On November 3, 2008, as planned in Amendment No. 1 and upon plaintiff's application, HSBC Bank issued a $250,000 irrevocable standby letter of credit with defendant as beneficiary. The letter of credit was payable upon defendant's certification that: (1) a "draw event" had occurred under section 4.9 of Amendment No. 1 and (2) the amount of the drawing did not exceed the Determined Overadvance.

On December 31, 2008, Henricks failed to make a scheduled $100,000 payment to defendant. On January 1, 2009, by the terms of the Loan Agreement, the Maximum Revolver Amount automatically increased, by $1 million, to $2.5 million. By notice dated January 9, 2009, defendant advised Henricks of various defaults under the Loan Agreement, including: (1) Henricks's failure to make the $100,000 installment payment that was due on December 31, 2008; (2) Henricks's failure to turn credit card payments from Henricks's customers over to defendant; (3) Henricks's failure to provide a copy of its current business plan; (4) Henricks's failure "to have caused each depository of Borrower to be subject to a Control Agreement by November 7, 2008"; and that actual sales were "less favorable" than Henricks had projected. The notice further advised that, although defendant had not taken action to stop the Maximum Revolver Amount from increasing to $2.5 million, it had established an initial $900,000 reserve against the Borrowing Base pursuant to section 2.1(a)(ii) of the Loan Agreement (giving defendant "the right to establish reserves in such amounts, and with respect to such matters, as Lender in its Permitted Discretion shall deem necessary or appropriate"). In addition, defendant offered to enter into a "forbearance agreement" whereby "Lender and Borrower could agree to Lender's forbearance on other than a day-to-day basis," provided that Henricks cured the defaults, including by making the $100,000 payment immediately.

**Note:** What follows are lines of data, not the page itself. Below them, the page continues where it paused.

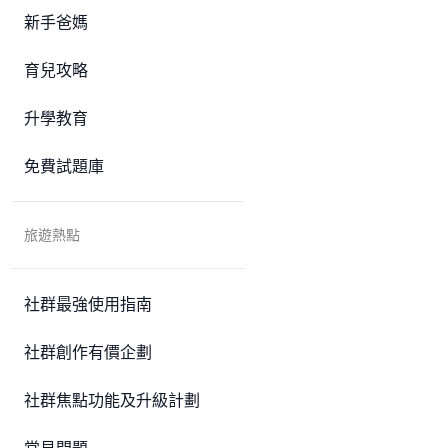
新手爸媽
育兒攻略
升學教育
免費試題庫
旅遊熱點
社群最強使用指南
社群創作有價企劃
社群焦點功能及升級計劃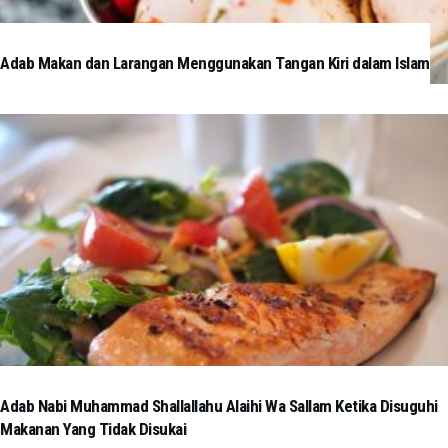
Adab Makan dan Larangan Menggunakan Tangan Kiri dalam Islam
Adab Nabi Muhammad Shallallahu Alaihi Wa Sallam Ketika Disuguhi
Makanan Yang Tidak Disukai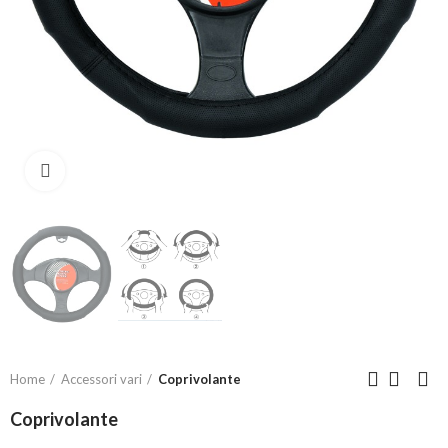
Click to enlarge
Home
Accessori vari
Coprivolante
Coprivolante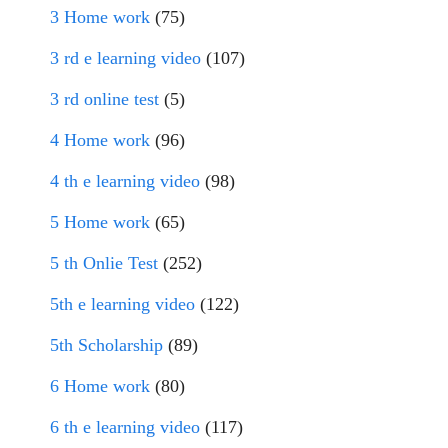
3 Home work
(75)
3 rd e learning video
(107)
3 rd online test
(5)
4 Home work
(96)
4 th e learning video
(98)
5 Home work
(65)
5 th Onlie Test
(252)
5th e learning video
(122)
5th Scholarship
(89)
6 Home work
(80)
6 th e learning video
(117)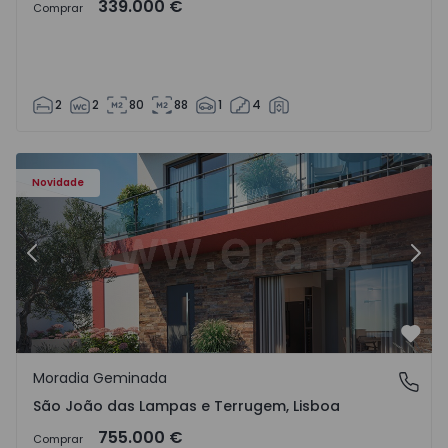
339.000 €
Comprar
2
2
80
88
1
4
Novidade
Anterior
Segu
Favo
Moradia Geminada
São João das Lampas e Terrugem, Lisboa
São João das Lampas e Terrugem, Lisboa
755.000 €
Comprar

On January 20, 2009, defendant certified to HSBC that a draw event had occurred and that the amount Henricks sought to draw on the Kairos L/C did not exceed the Determined Overadvance. The "Borrowing Base Certificate" that Henricks subsequently certified on January 22, 2009 confirmed Henricks's financial situation as of January 20, 2009. It is undisputed that this Borrowing Base Certificate reported that Henricks was in an Overadvance position of $183,880 on January 20, 2009, including the value of the Kairos L/C....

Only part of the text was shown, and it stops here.